Interview Question: Allocate capacity
An interview question I always liked to use (with agile coaches, engineering managers, product managers, as well as potential clients) to see how they felt about capacity allocation is the following (mind you, there is no right answer, I was mostly looking to see how they thought):
Your team can deliver 5 units of work in the following commitment period, and from the backlog we have allocated 4 units with unanimously agreed upon top priority/impact tasks.
The 5 units scale nicely to any metric you use (velocity, man hours, etc) and is not the focus here. Similarly, all the P1 items have been allocated, so all that remain are lower impact/priorty tasks. I try not to lead the question with any more than a “what now?”.

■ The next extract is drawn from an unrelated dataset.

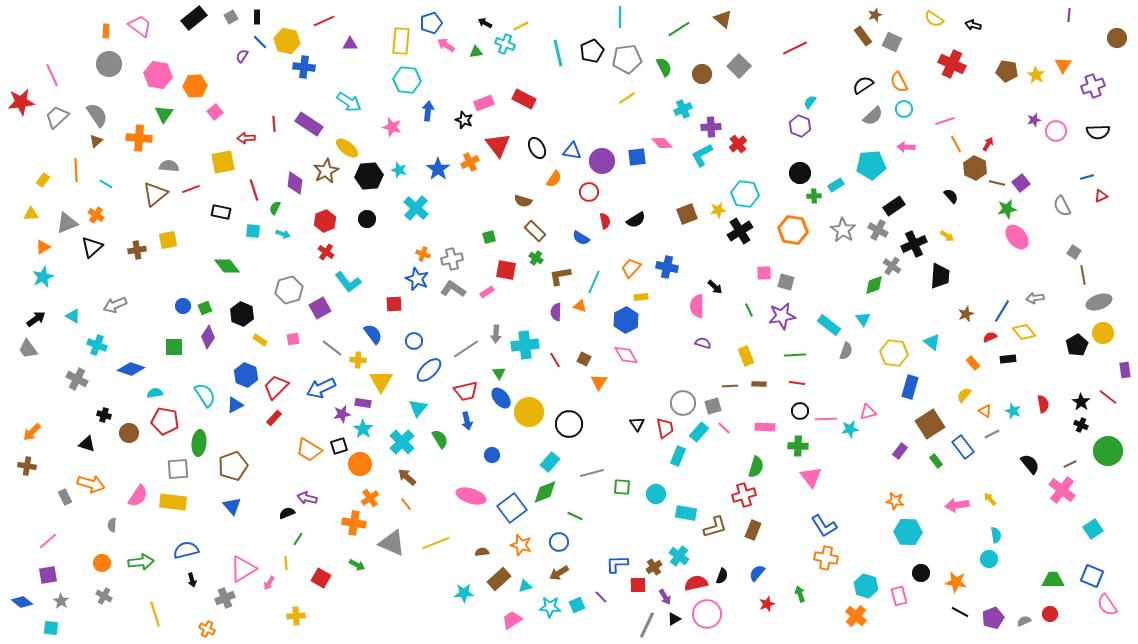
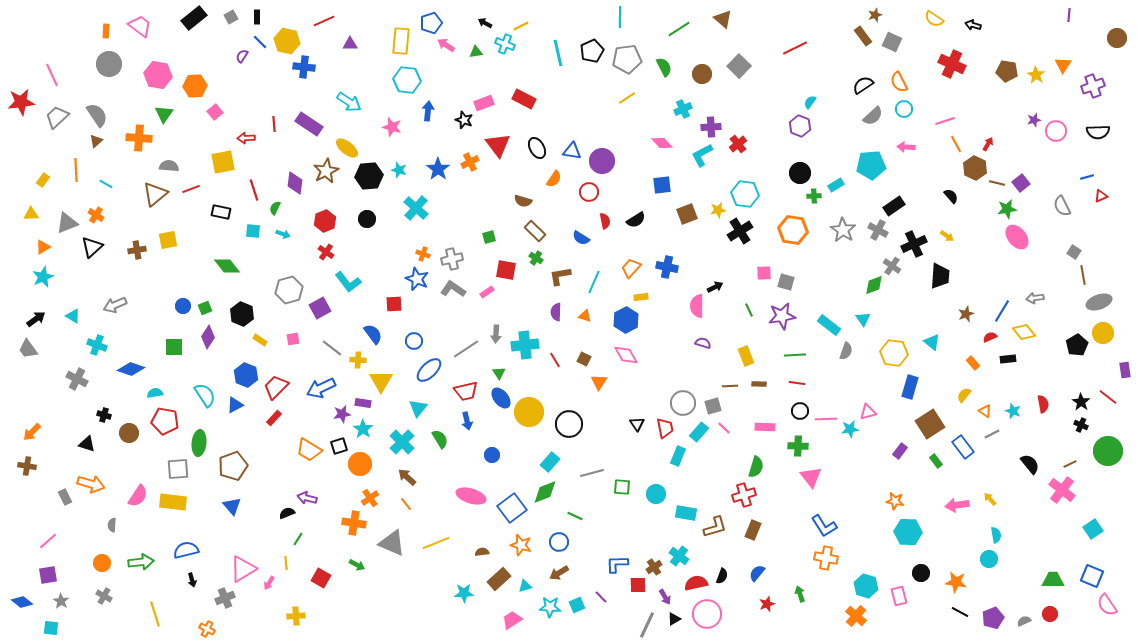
blue square at (637, 157): moved 25 px right, 28 px down
black arrow at (715, 287): rotated 70 degrees counterclockwise
orange triangle at (580, 306): moved 5 px right, 10 px down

People will generally focus on one of two different lines of reasoning. They will either try to find a way to allocate that remaining 20% of capacity, or they will try to defend why the team should be allowed to keep that 20% slack. Naturally, the correct answer will depend an awful lot on further contextual information, but without anything else being given I’m a strong believer in the philosophy of the latter camp.
The reasoning is simple, your team should do the highest priority tasks. Anything they’re given that is less than that will detract from doing those P1 tasks to the best of their ability. Even if nothing surprising comes up and the team has 20% extra time, that time is often better spent letting the team address technical debt or improving their knowledge.